15 Examples of Diffusion and Osmosis

The diffusion and osmosis They are passive transport processes (they do not require extra energy to occur, as opposed to active transport) of particles of one or more substances that are in different concentrations of solute and come into contact with each other, either through a semi-permeable membrane. (particular case of osmosis) or some other means.

What is broadcasting?

Diffusion is a physical process which is based on the flow of particles of a substance from an area of ​​high concentration of solute to one of low concentration, until the concentration is approximately the same in both areas. The movement of the particles is based on their kinetic energy, that is, there is no external contribution of energy for diffusion to occur. For instance: the passage of oxygen in the pulmonary alveoli.

This movement occurs in any of the states of aggregation of matter, but is more easily observed in the case of liquids and gases. The tendency of the movement is towards the formation of a uniform mixture of the two types of particles.

The scientist Adolf fick established in 1855 some laws that bear his name, and describe various cases of the diffusion of matter in a medium in which initially there is no equilibrium. These laws relate the flux density of the particles to the difference in concentration between the two separate media, its diffusion coefficient and the permeability of the membrane (in case the separating medium is a semi-permeable membrane).


Examples of diffusion

  1. The passage of oxygen in the pulmonary alveoli.
  2. Nerve impulses, which involve sodium and potassium ions through the membrane of the axons.
  3. If a diffuser pair made up of two metals brought into contact across their faces is taken, heated above the melting point and then cooled, it will be verified that the composition has changed: diffusion of the nickel atoms towards the copper occurred and vice versa.
  4. The warming and color change of a cup of coffee when a good proportion of cold milk is added.
  5. The entry of glucose to red blood cells, coming from the intestine.
  6. In an estuary, there is a less dense diffusion of river water that flows over seawater.
  7. If you put a tablespoon of sugar in a glass of water, the sucrose molecules diffuse through the water.
  8. The diffusion of gases can be seen when a perfumed person enters a closed place, and everyone immediately senses the smell. The same happens when someone smokes indoors.

What is osmosis?

Osmosis constitutes a type of diffusion, but with two particular characteristics:

  • Particle flow occurs through a semi-permeable membrane, that is, a porous membrane with pore size at the molecular level.
  • Only the solvent particles pass through the membrane.

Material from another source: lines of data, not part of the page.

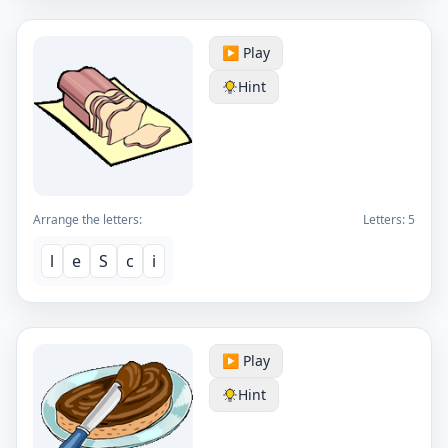
▶️ Play
Hint
Arrange the letters:
Letters:
5
l
e
S
c
i
▶️ Play
Hint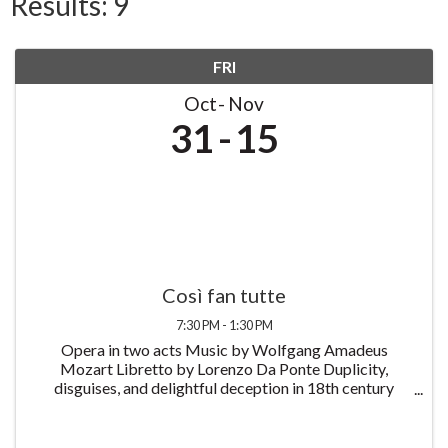
Results: 9
FRI
Oct
Nov
31
15
Così fan tutte
7:30 PM - 1:30 PM
Opera in two acts Music by Wolfgang Amadeus
Mozart Libretto by Lorenzo Da Ponte Duplicity,
disguises, and delightful deception in 18th century
Naples. Così fan tutte, or The School for Lovers,
follows the story of two naive young soldiers who
prank ...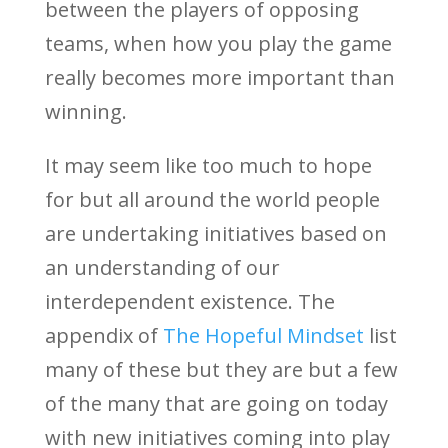
between the players of opposing
teams, when how you play the game
really becomes more important than
winning.
It may seem like too much to hope
for but all around the world people
are undertaking initiatives based on
an understanding of our
interdependent existence. The
appendix of
The Hopeful Mindset
list
many of these but they are but a few
of the many that are going on today
with new initiatives coming into play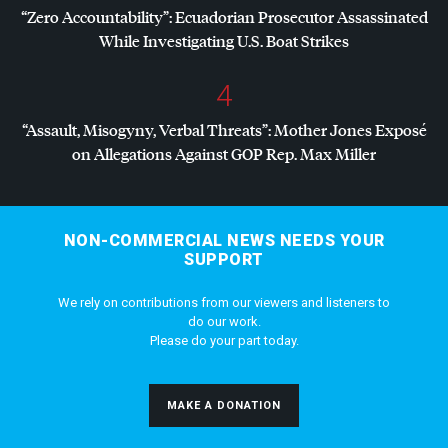
“Zero Accountability”: Ecuadorian Prosecutor Assassinated
While Investigating U.S. Boat Strikes
4
“Assault, Misogyny, Verbal Threats”: Mother Jones Exposé
on Allegations Against
GOP
Rep. Max Miller
NON-COMMERCIAL NEWS NEEDS YOUR
SUPPORT
We rely on contributions from our viewers and listeners to
do our work.
Please do your part today.
MAKE A DONATION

In this way, it is observed that the solvent tends to pass through the membrane in the direction of the dissolution whose concentration is higher, which ends up causing the amount of solvent to increase in the most concentrated part (in solute) and decrease in the part less concentrated (in solute), that is, the solvent moves from the area with the lowest solute concentration to the area with the highest solute concentration. This is a process that is repeated until the concentration (both solute and solvent) of the solution is equal on both sides of the membrane.


There is also the Inverse osmosis, where the passage of the solvent occurs in the opposite direction than conventional osmosis, that is, the solvent moves from the solution more concentrated in solute to the less concentrated in solute. To achieve this, pressure is applied to the solution more concentrated in solute.

Because it is important?

The solubility of the solute in the solvent and the nature of the semipermeable membrane to be used are the fundamental factors that determine the efficiency of the osmotic process: one of the factors that influences the so-called ‘solubility’ are the interactions between the components of the solution.

The osmotic process It is essential in biological processes where water is the solvent, especially in those processes aimed at maintaining water and electrolyte balance in living beings, regulating water levels in the cell or in the body in general: without this process , there could be fluid regulation and nutrient absorption.

Examples of the osmosis process

  1. Single-celled living things that live in fresh water enter large amounts of water.
  2. The absorption of water by the roots in plant organisms, which allows growth.
  3. Obtaining water from the epithelial cells by the large intestine.
  4. Split a potato, placing a little sugar with water on one end and a plate with water on the other. The potato acts as a membrane, and after a while it will be seen that the solution that has sugar now has more liquid.
  5. The hormone ADH that allows the reabsorption of water by the collecting duct in the kidneys.
  6. The elimination of very dilute urine by which the fish expel the maximum liquid with the minimum loss of salts.
  7. The elimination of water through sweat in people.
  8. Filters to purify water work with reverse osmosis, since they are made with a material that allows the passage of water, but not larger molecules.